▸ INPUT
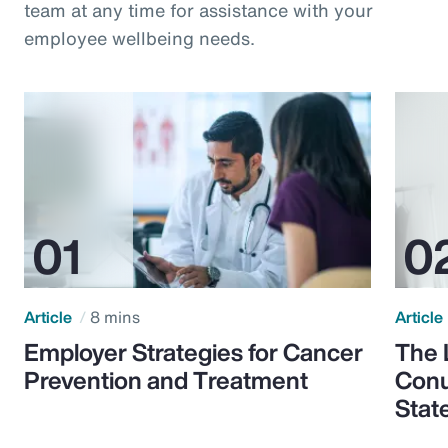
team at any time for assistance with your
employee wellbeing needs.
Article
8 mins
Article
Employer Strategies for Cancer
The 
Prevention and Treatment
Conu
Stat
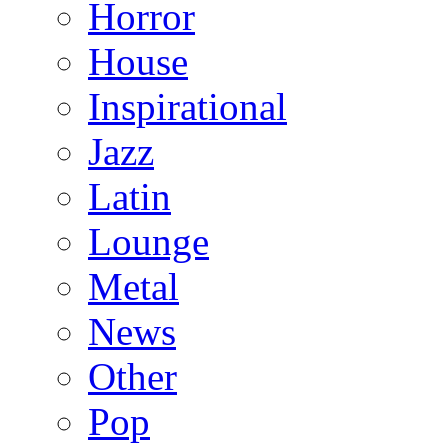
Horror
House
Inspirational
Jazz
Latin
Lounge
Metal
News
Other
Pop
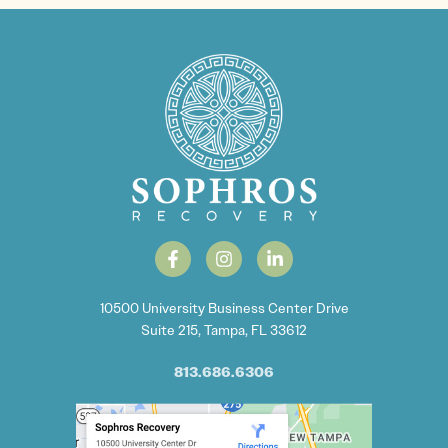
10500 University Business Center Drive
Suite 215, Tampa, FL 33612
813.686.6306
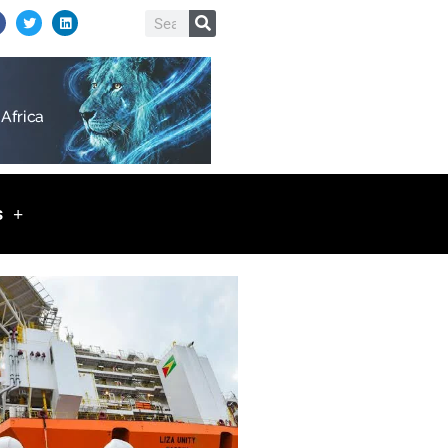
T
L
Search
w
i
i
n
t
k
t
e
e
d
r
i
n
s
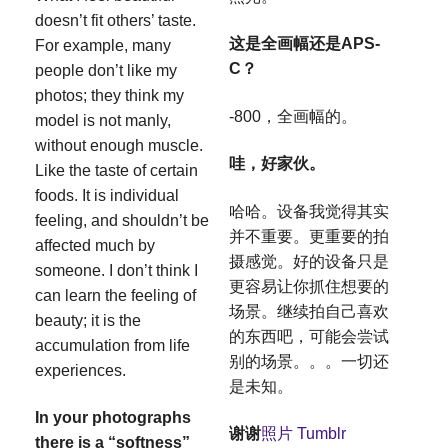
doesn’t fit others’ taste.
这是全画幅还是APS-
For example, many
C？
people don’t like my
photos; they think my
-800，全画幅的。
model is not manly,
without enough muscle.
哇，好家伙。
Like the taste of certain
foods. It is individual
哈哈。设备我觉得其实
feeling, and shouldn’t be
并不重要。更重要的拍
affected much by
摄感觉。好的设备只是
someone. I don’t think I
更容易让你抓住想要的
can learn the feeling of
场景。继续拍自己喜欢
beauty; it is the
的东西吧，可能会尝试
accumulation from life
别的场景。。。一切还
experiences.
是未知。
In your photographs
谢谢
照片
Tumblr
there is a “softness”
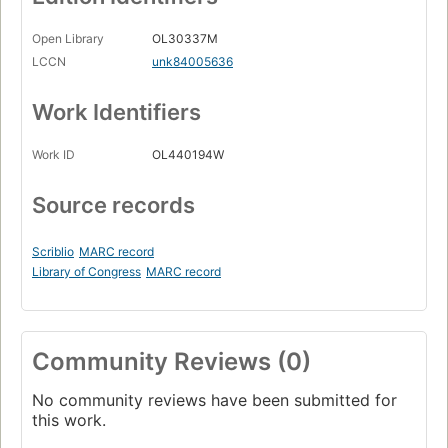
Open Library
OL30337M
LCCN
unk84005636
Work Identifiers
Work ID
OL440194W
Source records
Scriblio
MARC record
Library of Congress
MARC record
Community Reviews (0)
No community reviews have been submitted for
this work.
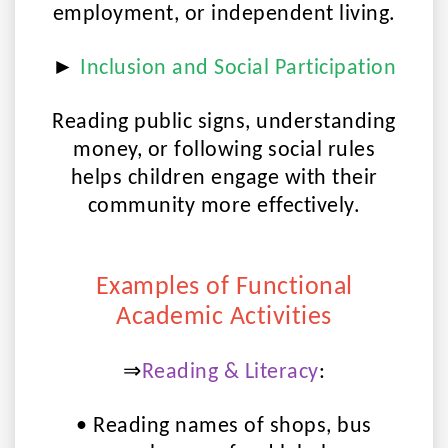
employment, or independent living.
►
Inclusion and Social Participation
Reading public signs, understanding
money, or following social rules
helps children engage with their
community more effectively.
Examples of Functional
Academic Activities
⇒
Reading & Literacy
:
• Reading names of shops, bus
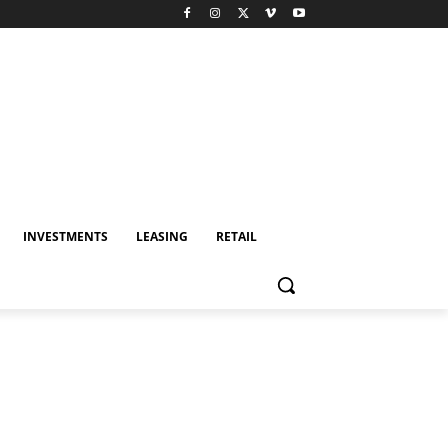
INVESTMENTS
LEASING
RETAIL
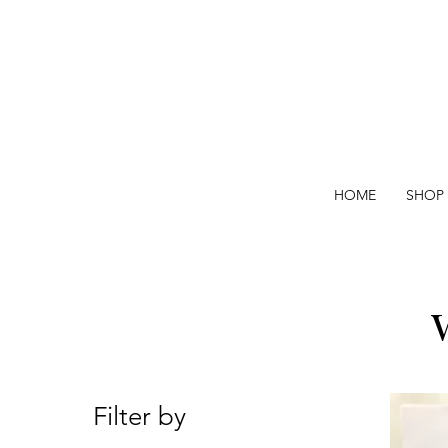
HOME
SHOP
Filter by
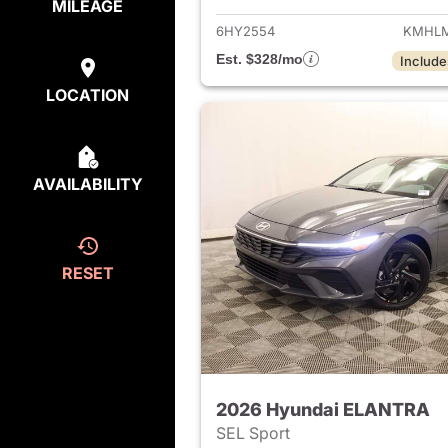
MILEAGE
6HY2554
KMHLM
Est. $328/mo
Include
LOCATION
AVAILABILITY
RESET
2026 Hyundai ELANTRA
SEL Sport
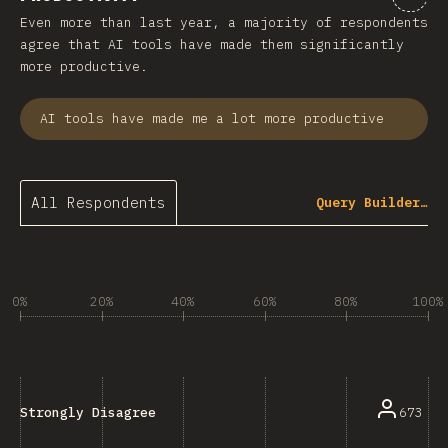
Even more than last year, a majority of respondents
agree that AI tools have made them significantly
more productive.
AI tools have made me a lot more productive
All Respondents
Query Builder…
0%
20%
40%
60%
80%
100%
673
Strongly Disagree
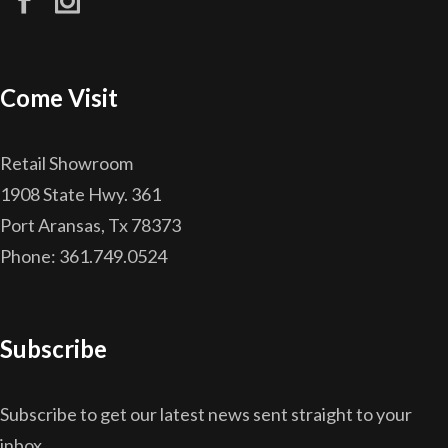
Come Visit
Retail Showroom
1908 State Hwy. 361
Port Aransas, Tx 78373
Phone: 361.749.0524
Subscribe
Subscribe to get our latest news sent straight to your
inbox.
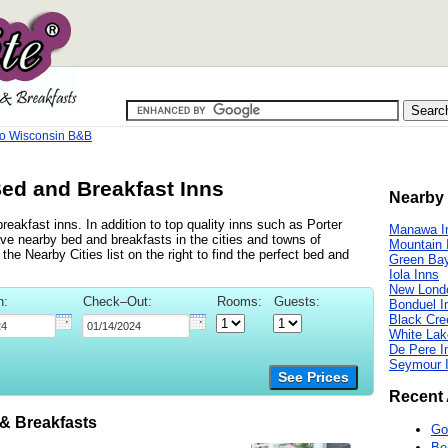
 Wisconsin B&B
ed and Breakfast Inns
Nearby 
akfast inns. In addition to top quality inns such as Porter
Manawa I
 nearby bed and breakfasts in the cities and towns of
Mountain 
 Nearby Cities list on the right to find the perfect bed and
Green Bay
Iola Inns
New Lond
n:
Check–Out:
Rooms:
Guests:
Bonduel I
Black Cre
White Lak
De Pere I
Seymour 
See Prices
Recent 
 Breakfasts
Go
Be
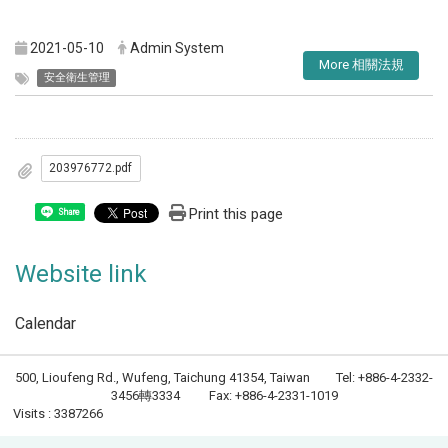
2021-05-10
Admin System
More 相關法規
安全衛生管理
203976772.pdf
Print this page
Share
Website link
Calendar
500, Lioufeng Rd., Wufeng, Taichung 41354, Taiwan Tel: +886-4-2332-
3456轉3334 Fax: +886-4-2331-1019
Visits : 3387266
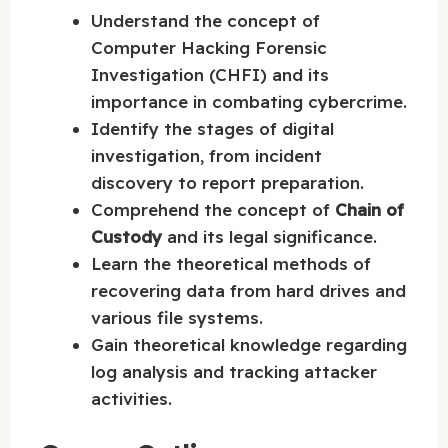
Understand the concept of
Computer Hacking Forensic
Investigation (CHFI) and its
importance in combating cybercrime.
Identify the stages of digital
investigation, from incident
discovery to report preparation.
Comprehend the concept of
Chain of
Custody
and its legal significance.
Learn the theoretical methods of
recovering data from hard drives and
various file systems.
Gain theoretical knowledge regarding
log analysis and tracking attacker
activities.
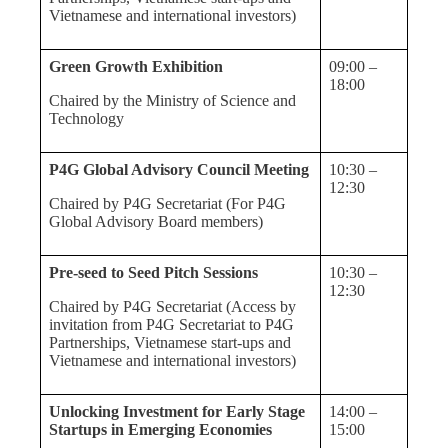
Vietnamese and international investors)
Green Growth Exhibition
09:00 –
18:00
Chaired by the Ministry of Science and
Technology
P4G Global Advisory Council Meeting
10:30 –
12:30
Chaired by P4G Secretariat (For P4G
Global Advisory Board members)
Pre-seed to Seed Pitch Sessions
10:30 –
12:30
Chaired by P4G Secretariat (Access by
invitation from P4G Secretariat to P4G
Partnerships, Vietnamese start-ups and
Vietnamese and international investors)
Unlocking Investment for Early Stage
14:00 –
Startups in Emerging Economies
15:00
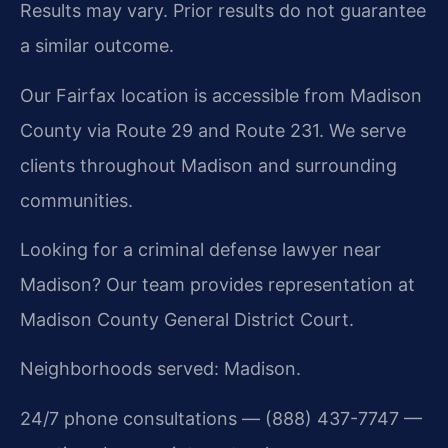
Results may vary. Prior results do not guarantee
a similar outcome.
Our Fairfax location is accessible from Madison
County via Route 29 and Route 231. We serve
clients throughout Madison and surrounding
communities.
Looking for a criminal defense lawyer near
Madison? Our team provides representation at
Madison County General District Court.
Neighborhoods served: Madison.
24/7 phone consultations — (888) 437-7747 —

▸ WHAT YOU HAVE TO DO
Say only the number of lines above holding "productive".

▸ RESULT BELOW
2